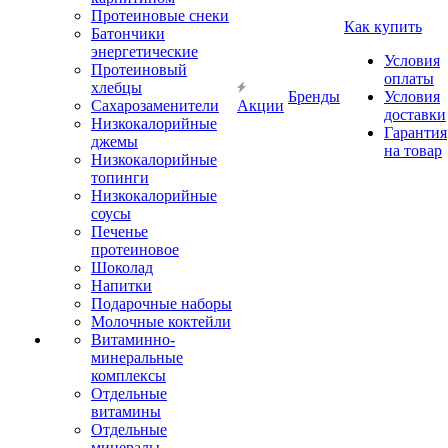
Протеиновые снеки
Как купить
Батончики
энергетические
Условия
Протеиновый
оплаты
хлебцы
Бренды
Условия
Сахарозаменители
Акции
доставки
Низкокалорийные
Гарантия
джемы
на товар
Низкокалорийные
топинги
Низкокалорийные
соусы
Печенье
протеиновое
Шоколад
Напитки
Подарочные наборы
Молочные коктейли
Витаминно-
минеральные
комплексы
Отдельные
витамины
Отдельные
минералы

=====

◆ **EXERCISE INSTRUCTIONS**
Give the lines of the entries above exactly as they appear, leaving out each picture.

◆ **FINISHED EXERCISE**
Протеиновые снеки
Как купить
Батончики
энергетические
Условия
Протеиновый
оплаты
хлебцы
Бренды
Условия
Сахарозаменители
Акции
доставки
Низкокалорийные
Гарантия
джемы
на товар
Низкокалорийные
топинги
Низкокалорийные
соусы
Печенье
протеиновое
Шоколад
Напитки
Подарочные наборы
Молочные коктейли
Витаминно-
минеральные
комплексы
Отдельные
витамины
Отдельные
минералы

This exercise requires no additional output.